Parker shook his head. ‘Not till I look it over. If I don’t think I can do it, there’s no deal.’
Karris spread his hands. ‘Then look it over,’ he said. ‘By all means look it over.’
Now Parker had looked it over, and the job seemed possible, and he had made his first contact to build the string for the operation. He was working again.
TWO
1
GROFIELD came in saying, ‘I’ll take the job only if the place we knock over is air conditioned. Have you felt that heatout there? How are you, Parker?’
They shook hands. Parker said, ‘I haven’t been out today.’
‘Nor would I be,’ said Grofield, catching sight of Crystal. ‘Darling,’ he told her, ‘you are everything my heart desires. Fly with me.’
‘I can’t,’ she said. ‘High altitudes give me nosebleeds.’
‘My nosebleeds come from my wife,’ Grofield said, and grinned ruefully. To Parker he said, ‘Did you know I married that darling little telephone girl? A natural actress, natural actress. You should see her in Hedda Gabler.’
Grofield had picked up the telephone girl in the course of the last job he’d worked with Parker, in a place called Copper Canyon. Parker said, ‘Good. Now she can’t testify against you.’
‘A romantic,’ Grofield said. ‘Parker, you are a true romantic, Robin Hood in the age of mechanization.’
Parker said, ‘Sit down. Let’s talk about the job.’
‘Is honeypot here in the know?’
‘Don’t worry about her,’ Parker said.
‘I’ll go to the supermarket,’ Crystal said. She smiled at Grofield. ‘Nice to have met you.’
‘Polygamy,’ Grofield told her, ‘is the only answer.’
Grofield watched Crystal leave the room, and then he settled with a grateful sigh on the sofa, spreading his legs out in front of him. He was a tall man, lean and sleek, with carefully tended wavy black hair, urbane good looks, an air of easy competence about him. He was a sometime actor, sometime roadshow producer, and he financed his theatrical career with the money he made in his other line of work, taking jobs with men like Parker.

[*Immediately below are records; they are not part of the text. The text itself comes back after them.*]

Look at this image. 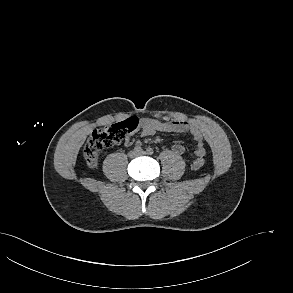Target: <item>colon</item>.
Segmentation results:
<instances>
[{
	"mask_svg": "<svg viewBox=\"0 0 293 293\" xmlns=\"http://www.w3.org/2000/svg\"><path fill=\"white\" fill-rule=\"evenodd\" d=\"M137 125V120L135 118H130L122 123L95 130L83 148V158L86 164L91 168H95L98 165L101 151L121 142L128 133L137 128ZM203 163V158L194 161L192 170H198Z\"/></svg>",
	"mask_w": 293,
	"mask_h": 293,
	"instance_id": "obj_1",
	"label": "colon"
}]
</instances>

He said, ‘Tell me the story,’ and he meant he was finished clowning around. It was his saving grace, as far as Parker was concerned; he knew when to get down to business.
Parker told him the situation in brief, explaining as quickly and basically as he could, and Grofield’s questions were few and to the point. When the Karns connection with the job was explained, Parker showed him the map of the island and the photos Crystal had taken.
Grofield said, ‘Good-looking layout. I think it’ll be tough to take.’
‘Maybe not.’
Grofield said, ‘Show me.’
‘I don’t have a plan cold yet. But I figure we come in two ways. A couple of guys come in like regular customers, down to the main pier. When they get a chance they move over to the boathouses, clean out anybody on guard there, and the others come in that way with the boat we use for the getaway. Karns wants the place burned down, and that’s good, we make a lot of confusion, a lot of panic, we get away clean underneath it.’
Grofield said, ‘How many men you figure?’
‘Four or five, maybe more.’
‘So it’s probably around forty thousand apiece.’
‘Around that.’
‘How much can you count on this guy Karns?’
‘You mean, will he welsh on the guarantee?’
Grofield nodded. ‘Or pull a doublecross and try to heist the heisters.’
‘No. Karns knows me from before, he won’t try anything.’
‘I’ll take your word for it.’ Grofield glanced at some of the pictures again. ‘I guess you figure me one of the guys coming in the front way.’
‘Right.’
‘And you the other one?’
‘Yes.’
Grofield shook his head. ‘You run the boathouse brigade,’ he said. ‘I can look sensible going to a place like that alone, but you can’t. Without a woman on your arm, you’d look like forty kinds of trouble.’
He was right and Parker knew it. He said, ‘Who, then?’
‘How about Salsa?’
Salsa had also worked with them on the Copper Canyon job. He had a gigolo’s looks and a gigolo’s background. Grofield was right; Salsa would be perfect for the front way. Parker said, ‘You want to contact him?’